▶ **Task to complete**
Beginning with the line containing "dical Board Require?" and ending with the line containing "patient-centered treatment. I focus on the", write out each line of the records below exactly; pictures and lines outside that range are left out.

##### Provided data #####

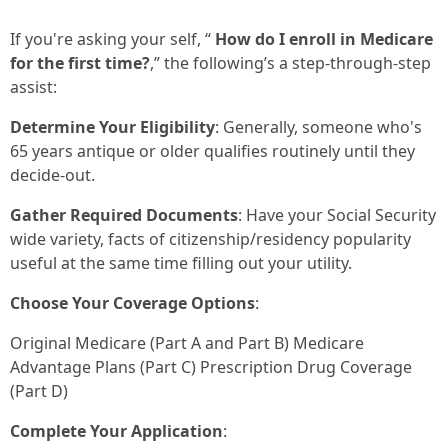
If you're asking your self, “
How do I enroll in Medicare
for the first time?
,” the following’s a step-through-step
assist:
Determine Your Eligibility
: Generally, someone who's
65 years antique or older qualifies routinely until they
decide-out.
Gather Required Documents
: Have your Social Security
wide variety, facts of citizenship/residency popularity
useful at the same time filling out your utility.
Choose Your Coverage Options
:
Original Medicare (Part A and Part B) Medicare
Advantage Plans (Part C) Prescription Drug Coverage
(Part D)
Complete Your Application
:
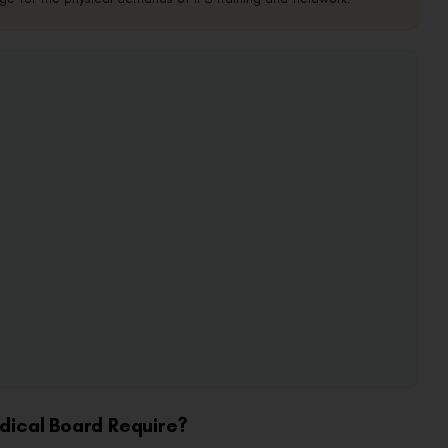
dical Board Require?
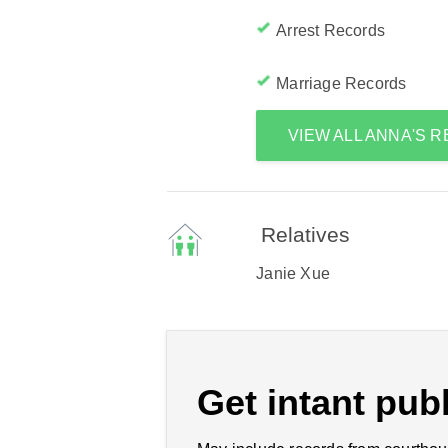
Arrest Records
Marriage Records
VIEW ALL ANNA'S 
Relatives
Janie Xue
Get intant publ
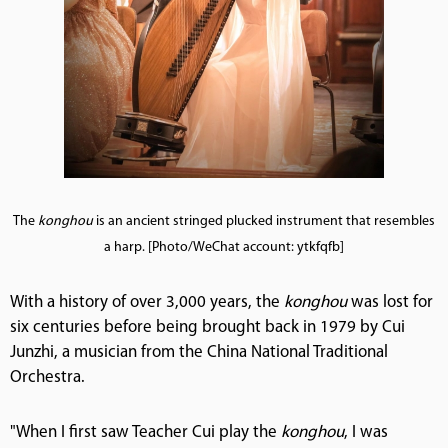
The
konghou
is an ancient stringed plucked instrument that resembles
a harp. [Photo/WeChat account: ytkfqfb]
With a history of over 3,000 years, the
konghou
was lost for
six centuries before being brought back in 1979 by Cui
Junzhi, a musician from the China National Traditional
Orchestra.
"When I first saw Teacher Cui play the
konghou
, I was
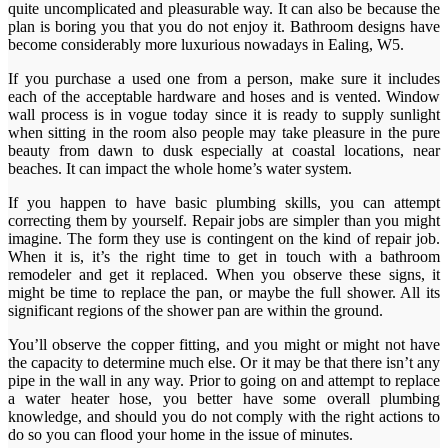
quite uncomplicated and pleasurable way. It can also be because the
plan is boring you that you do not enjoy it. Bathroom designs have
become considerably more luxurious nowadays in Ealing, W5.
If you purchase a used one from a person, make sure it includes
each of the acceptable hardware and hoses and is vented. Window
wall process is in vogue today since it is ready to supply sunlight
when sitting in the room also people may take pleasure in the pure
beauty from dawn to dusk especially at coastal locations, near
beaches. It can impact the whole home’s water system.
If you happen to have basic plumbing skills, you can attempt
correcting them by yourself. Repair jobs are simpler than you might
imagine. The form they use is contingent on the kind of repair job.
When it is, it’s the right time to get in touch with a bathroom
remodeler and get it replaced. When you observe these signs, it
might be time to replace the pan, or maybe the full shower. All its
significant regions of the shower pan are within the ground.
You’ll observe the copper fitting, and you might or might not have
the capacity to determine much else. Or it may be that there isn’t any
pipe in the wall in any way. Prior to going on and attempt to replace
a water heater hose, you better have some overall plumbing
knowledge, and should you do not comply with the right actions to
do so you can flood your home in the issue of minutes.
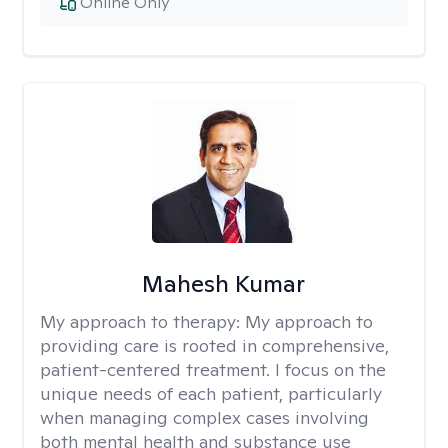
Online Only
Mahesh Kumar
My approach to therapy:
My approach to
providing care is rooted in comprehensive,
patient-centered treatment. I focus on the
unique needs of each patient, particularly
when managing complex cases involving
both mental health and substance use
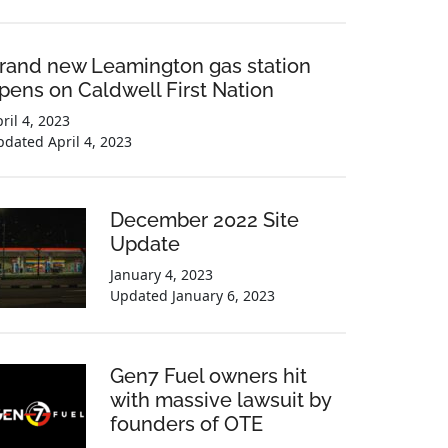
rand new Leamington gas station
pens on Caldwell First Nation
ril 4, 2023
pdated
April 4, 2023
December 2022 Site
Update
January 4, 2023
Updated
January 6, 2023
Gen7 Fuel owners hit
with massive lawsuit by
founders of OTE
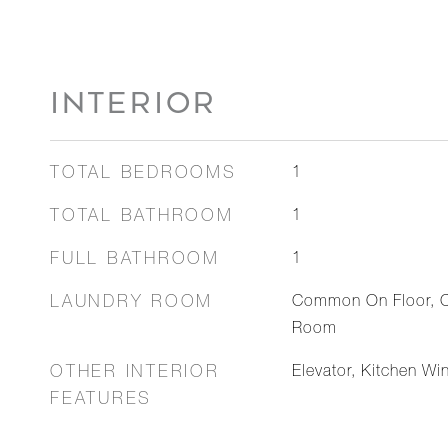
INTERIOR
TOTAL BEDROOMS
1
TOTAL BATHROOM
1
FULL BATHROOM
1
LAUNDRY ROOM
Common On Floor, 
Room
OTHER INTERIOR
Elevator, Kitchen Wi
FEATURES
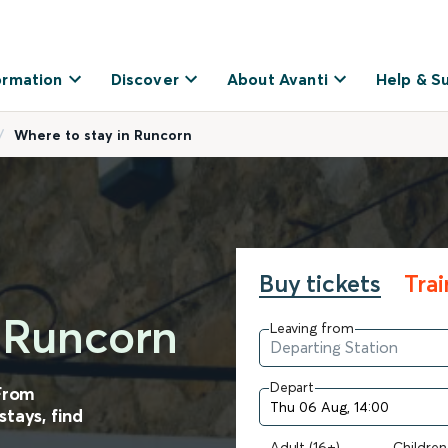
ormation
Discover
About Avanti
Help & S
Where to stay in Runcorn
Buy tickets
Tra
n Runcorn
Leaving from
Depart
 From
tays, find
Adult (16+)
Children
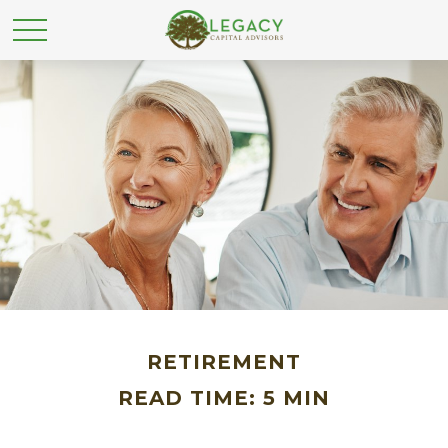
RETIREMENT
READ TIME: 5 MIN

#####

▶ **Output below**
dical Board Require?
Arrest Records
Marriage Records
VIEW ALL ANNA'S 
Relatives
Janie Xue
Get intant publ
The
konghou
is an ancient stringed plucked instrument that resembles
a harp. [Photo/WeChat account: ytkfqfb]
With a history of over 3,000 years, the
konghou
was lost for
six centuries before being brought back in 1979 by Cui
Junzhi, a musician from the China National Traditional
Orchestra.
"When I first saw Teacher Cui play the
konghou
, I was
quite uncomplicated and pleasurable way. It can also be because the
plan is boring you that you do not enjoy it. Bathroom designs have
become considerably more luxurious nowadays in Ealing, W5.
If you purchase a used one from a person, make sure it includes
each of the acceptable hardware and hoses and is vented. Window
wall process is in vogue today since it is ready to supply sunlight
when sitting in the room also people may take pleasure in the pure
beauty from dawn to dusk especially at coastal locations, near
beaches. It can impact the whole home’s water system.
If you happen to have basic plumbing skills, you can attempt
correcting them by yourself. Repair jobs are simpler than you might
imagine. The form they use is contingent on the kind of repair job.
When it is, it’s the right time to get in touch with a bathroom
remodeler and get it replaced. When you observe these signs, it
might be time to replace the pan, or maybe the full shower. All its
significant regions of the shower pan are within the ground.
You’ll observe the copper fitting, and you might or might not have
the capacity to determine much else. Or it may be that there isn’t any
pipe in the wall in any way. Prior to going on and attempt to replace
a water heater hose, you better have some overall plumbing
knowledge, and should you do not comply with the right actions to
do so you can flood your home in the issue of minutes.
Online Only
Mahesh Kumar
My approach to therapy:
My approach to
providing care is rooted in comprehensive,
patient-centered treatment. I focus on the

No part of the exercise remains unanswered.